There are other vulnerabilities
that militants exploit here, too. Aid and assistance is one; policing is even
more important. Local police forces in the area of the attacks were and remain
completely ill-equipped to contend with insurgents. They lack training,
barriers, vehicles, modern weapons, and even guns. The underfunded police
could do far more with all of these missing resources in hand. As proof, police
forces have more frequently intervened and prevented more deadly attacks than
their well-funded Army colleagues. If they were trained in counterinsurgency tactics
and evidence collection, police could rightly treat and try militants as
criminals.

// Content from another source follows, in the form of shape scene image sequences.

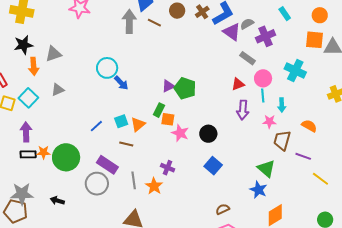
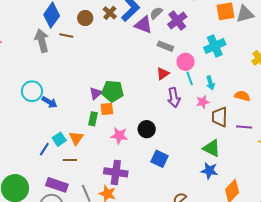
cyan cross: (295, 71) -> (215, 46), turned -35
orange square: (168, 119) -> (107, 109), moved
blue line: (96, 126) -> (44, 149), moved
purple cross: (168, 168) -> (116, 172), size x1.6

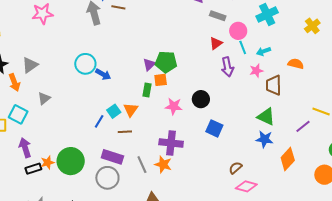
cyan arrow: (210, 83) -> (264, 51), turned 88
purple line: (244, 127) -> (303, 126), moved, turned -42

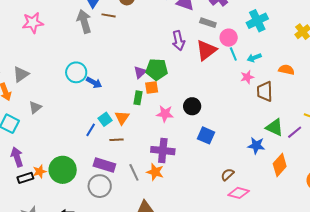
red triangle: (216, 43) -> (206, 50), size x1.6
purple arrow: (227, 67) -> (178, 41), moved
green triangle: (266, 117) -> (275, 127), moved

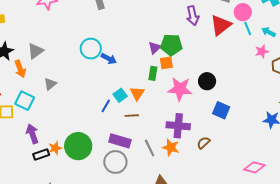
cyan arrow: (254, 58) -> (269, 32), turned 48
pink star: (165, 114) -> (180, 89), size x1.4
brown semicircle: (227, 174) -> (203, 143), moved

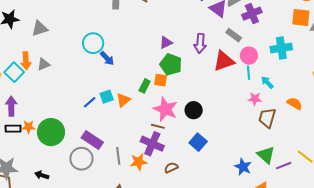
purple triangle: (155, 48) -> (166, 43), moved
orange arrow: (20, 69) -> (26, 61), moved
brown line: (132, 116) -> (158, 126), moved
orange star: (171, 147) -> (139, 162), turned 30

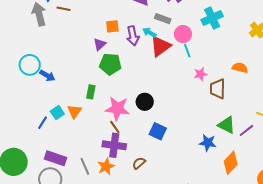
orange square: (160, 80) -> (112, 26), moved
cyan arrow: (267, 82) -> (149, 33), moved
brown line: (158, 126) -> (115, 127), turned 56

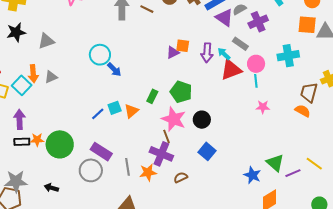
orange square: (112, 26) -> (183, 46), moved
green pentagon: (110, 64) -> (181, 92), moved
brown trapezoid: (218, 89) -> (309, 92), moved

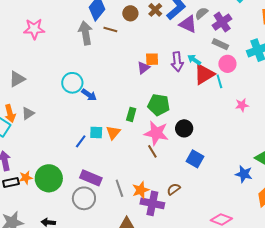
gray rectangle: (240, 44) -> (220, 44), moved
cyan line: (256, 81) -> (219, 81), moved
cyan square: (115, 108) -> (96, 132), turned 32
purple cross: (161, 154) -> (152, 203), moved

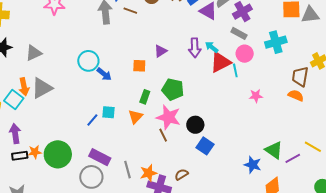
orange square: (152, 59) -> (139, 66), moved
gray triangle: (28, 113) -> (42, 88), size x1.6
black circle: (184, 128) -> (195, 125), moved
orange triangle: (113, 133) -> (135, 117), moved

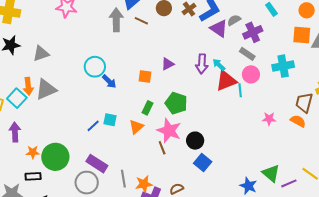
pink star: (256, 96) -> (269, 119), moved
black rectangle: (20, 156) -> (33, 176), moved

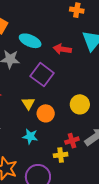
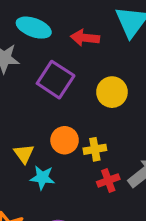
yellow triangle: (28, 103) -> (24, 154), moved
yellow circle: (80, 104) -> (112, 92), moved
yellow cross: (61, 155) -> (95, 149), moved

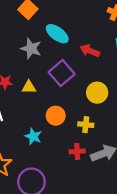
yellow cross: (95, 149) -> (86, 125), moved
yellow triangle: (24, 154) -> (29, 87), moved, turned 48

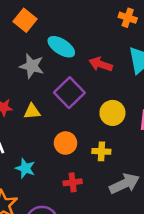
cyan star: (33, 136) -> (25, 168), moved
red cross: (77, 151) -> (73, 182), moved

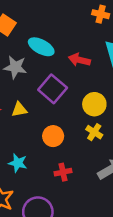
yellow cross: (101, 151) -> (94, 132), moved, turned 35

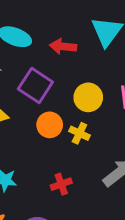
yellow cross: (94, 132) -> (79, 133), moved
orange circle: (53, 136) -> (50, 125), moved

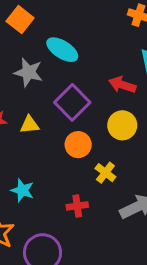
red arrow: (63, 46) -> (122, 85), moved
yellow cross: (79, 133) -> (105, 173), moved

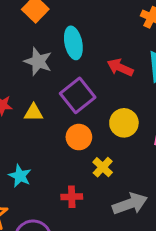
cyan ellipse: (62, 50) -> (73, 43), turned 40
red arrow: (122, 85) -> (120, 68), moved

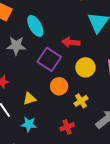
red arrow: (120, 68) -> (71, 42), moved
yellow triangle: (34, 113) -> (29, 99), moved
yellow cross: (103, 167) -> (81, 101), turned 32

Today, the country's criminal prosecution rate stands at only 10 percent.
If the Peshawar attacks teach us
anything, it is that, while the foot soldiers may be local militants, the
brains behind the terrorist attacks are not. In 2009, there have been more
terrorist attacks and more suicide bombings in Pakistan than in Iraq.For the masterminds behind the brutal violence,
Pakistan is just the latest frontier in a global campaign.
Their broader goal is clear:
terrorize and demoralize the public and the security agencies, and prevent vital
services from reaching those who need it most. Al Qaeda and the Taliban's
foothold on the tribal belt enables them to do just that. When the state fails
to provide the services that civilians desperately need, the
jihadists fill the void. The way that Pakistan, the United States, and other
partners approach relief for the latest victims will determine what will emerge
from the rubble: a strong civil society that stands in opposition to extremism,
or a population beaten into compliance with the very forces tearing their
country apart.
Samina Ahmed is
project director of the South Asia program at the International Crisis Group.